Franklin set off a chain of events a year ago when he overturned the sex assault conviction of former Aviano inspector general and F-16 pilot Lt. Col. James Wilkerson, in part because the general believed Wilkerson was a devoted father and husband. Four months later, the Air Force announced Wilkerson had fathered a child with a woman with whom he was having an affair some nine years before.
Franklin’s decision led to sweeping changes to the Uniform Code of Military Justice.
“The Air Force realized there were some issues here and no matter what Franklin did — if he refused to prosecute or if he prosecuted — there were going to be issues,” Rinckey said.
“Part of the problem here, too, is Franklin refused to meet with the victim. I think that was a blunder on his part. If he was leaning toward not prosecuting, he should have at least met with her. Some say that is required,” Rinckey said. “Mix in the politics of everything that’s going on with the military being in the limelight for sexual assault, and then add General Franklin to the mix — this probably should have been pulled from him a while ago.”
Wright’s defense took no issue with the way the first decision played out.
“We do object to this hearing generally. We’ve already been through an Article 32. We thought that was conducted properly,” defense attorney Maj. Dominic Angiollo said at the outset of the new hearing.
“That’s all they can do,” Rinckey said. “They can’t not participate. These are criminal proceedings. They’re going to note their objections. No matter what happens, there is going to be an appeal issue. They [defense lawyers] are going to say this was unlawful command influence, that there was pressure on the new convening authority, pressure from the highest levels of the Air Force, pressure to prosecute.”
At the hearing, new investigating officer Lt. Col. Shaun Speranza attempted to assure Wright and his defense.
“No one has discussed this case with me or what the outcome should be,” Speranza said. “I can assure you there has been no attempt whatsoever to influence my impartiality.”
Jarzabek, the accuser’s attorney, said the new hearing underscored the importance of assigning lawyers to airmen who report being sexually assaulted.
“All she can ask for is a fair hearing, and that’s what we’re getting right now,” Jarzabek said. “The process is working. Her voice was heard.”

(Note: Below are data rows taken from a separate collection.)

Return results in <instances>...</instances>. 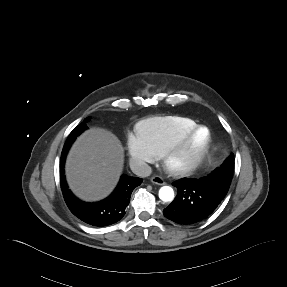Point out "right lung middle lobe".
Here are the masks:
<instances>
[{"label": "right lung middle lobe", "instance_id": "1", "mask_svg": "<svg viewBox=\"0 0 287 287\" xmlns=\"http://www.w3.org/2000/svg\"><path fill=\"white\" fill-rule=\"evenodd\" d=\"M89 120H90V118H86V119L83 121L82 124H86ZM82 124H80V125H82ZM80 125H79V126H80ZM77 127H78V126H77ZM77 127H76L72 132H75L76 129H77Z\"/></svg>", "mask_w": 287, "mask_h": 287}]
</instances>
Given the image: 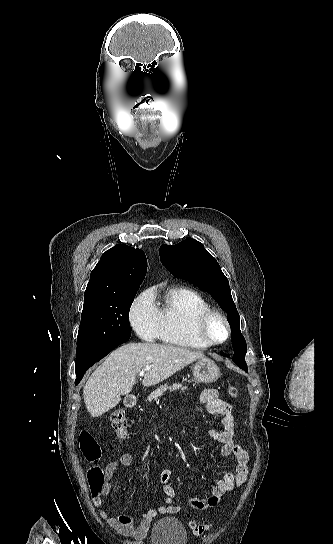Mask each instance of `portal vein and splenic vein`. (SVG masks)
Returning <instances> with one entry per match:
<instances>
[{"label": "portal vein and splenic vein", "mask_w": 333, "mask_h": 544, "mask_svg": "<svg viewBox=\"0 0 333 544\" xmlns=\"http://www.w3.org/2000/svg\"><path fill=\"white\" fill-rule=\"evenodd\" d=\"M146 370H147V368L142 369V370L140 371L139 375H140L141 377L144 376Z\"/></svg>", "instance_id": "1"}]
</instances>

Air Force prosecutors called seven witnesses Jan. 14, including the accuser, who testified she and Wright and another co-worker, Senior Airman Shaun Sosa, had spent the evening leading up to the alleged July 2012 rape watching movies and drinking alcohol at her apartment near Aviano.
When Sosa left the living room after the movies concluded, the alleged victim said, Wright forced himself on her. She said she repeatedly told him to stop and tried to get away. In the end, she testified, she “froze,” unable to cry out for help.
Sosa testified he was just feet away in the kitchen when the alleged assault occurred. He said he believed Wright and the accuser were engaged in consensual sexual activity.
Wright’s defense suggested the female staff sergeant had a motive to lie about the events of the night because she was drinking alcohol with subordinate airmen, for which she has never been punished. The defense also pointed out that she received an expedited transfer back to the U.S., where her fiance and daughter were living.
As in the first Article 32, the investigating officer will recommend whether he believes there is enough evidence to send the case to court-martial. The new special court-martial convening authority, Col. William Knight, will then make his recommendation. That could take weeks.
“If they prosecute and there’s a conviction, the defense is going to have a pretty strong argument this was undue command influence, that there was unfair pressure to prosecute. If it goes the other route, and they decide not to prosecute or there is an acquittal, the victim will say this was just a whitewash,” Rinckey said. “This is what makes people really troubled with the military justice system.”